In modern education, learning materials play a role as the foundation bricks, building the learning and research careers of students and lecturers. Although learning materials can be produced in many different forms from traditional textbooks to digital documents. However, a question arises “Who owns the copyright to that learning material?”. The following article of VCD will help you.

1.      What are learning materials?

Learning materials are understood as all documents serving the purposes of learning, research and teaching. Learning materials include: textbooks, lectures, monographs, scientific research results, newspapers, specialized magazines, theses, dissertations, scientific conference proceedings, internship reports, reality and other specialized documents.

Pursuant to the provisions of Clause 2, Article 2 of Circular 11/2018/TT-BGDDT on criteria for determining specialized goods directly serving education issued by the Ministry of Education and Training, the definition of learning materials is as follows:

Learning materials are physical means that store, carry or reflect learning and research content. Learning materials can be used in traditional forms (pictures, card-shaped photos) and electronic learning materials. Electronic learning materials are learning materials digitized according to a certain format and scenario architecture, stored on electronic devices such as CDs, USBs, computers, computer networks to serve teaching and learning. Digitized forms can be text, data tables, audio, images, videos, computer software and a mixture of the above formats.

According to the provisions of the Law on Intellectual Property, learning materials are a specific form of literary and scientific works protected by the State, expressed in the form of textbooks or lectures expressed in written form, speeches, lectures, other speeches in spoken language and shaped in a certain material form.

2.      Who owns the copyright to learning materials?

According to Clause 2, Article 4 of the Law on Intellectual Property 2005 (amended and supplemented in 2009, 2019), copyright is the right of organizations and individuals to works they create or own.

In which, the subject of copyright includes literary, artistic, and scientific works; the subject of rights related to copyright includes performances, audio recordings, video recordings, broadcast programs, and satellite signals carrying encrypted programs. Copyright to works includes personal rights and property rights.

Universities often own a variety of learning materials such as textbooks, study materials, internal documents, guidance documents, review documents, lectures, radio lectures, online lectures, LMS lectures, reference books, and multimedia lectures. In addition, recorded online lectures and videos of lecturers are also considered learning materials.

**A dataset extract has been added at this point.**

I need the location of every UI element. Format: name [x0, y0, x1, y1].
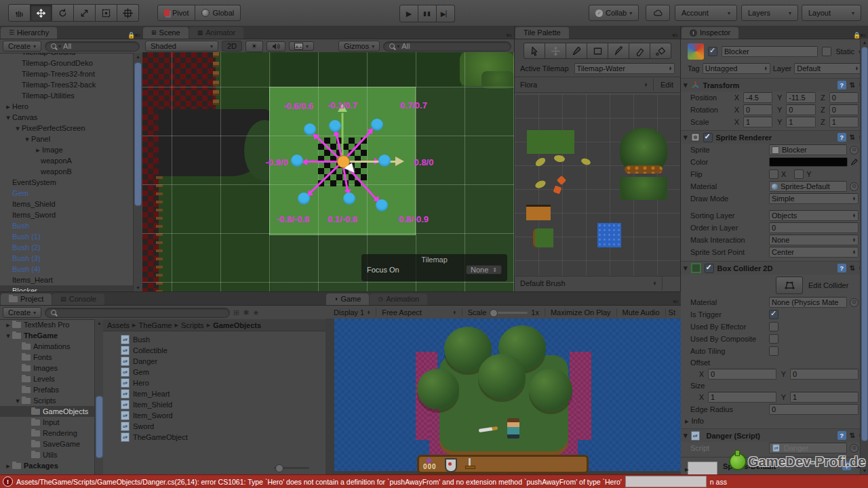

According to the provisions of the Intellectual Property Law, lecturers who compile learning materials will be the authors or owners of the learning materials. However, in cases where lecturers are not the authors and owners, the university may become the owners if the learning materials are created by the school hiring or assigning tasks to lecturers. In this case, the university will hold the copyright. If the university is the author, the board of directors will have the right to name, modify, and supplement the content of the learning materials. If the board appointed by the board of directors to review and revise the learning materials does not include the lecturers, do they have the right to arbitrarily revise the content?

Therefore, consider the provisions on authors, according to which the author holds personal rights such as: the right to name the work, the right to publish, and to protect the integrity of the work. The author is also the owner of the copyright and can transfer the right to publish to others. Thus, the university cannot become the author of the learning materials; the lecturer, the compiler, is the author.

From the above provisions, the university is not the author but can only be the owner if the school assigns the work or receives the transfer of ownership from the lecturer. The Intellectual Property Law classifies owners, including: authors, co-authors, organizations or individuals assigning tasks to the author, heirs, and transferees of copyright. Therefore, the university can be the owner of the learning materials if the university assigns the task or signs a contract with the lecturer.

If the university is the copyright owner, they will hold one or more property rights, such as making derivative learning materials, copying, distributing, and publishing the learning materials. Meanwhile, the lecturer, as the author, will hold the moral rights but is not the owner because he has transferred the ownership of the property to the university.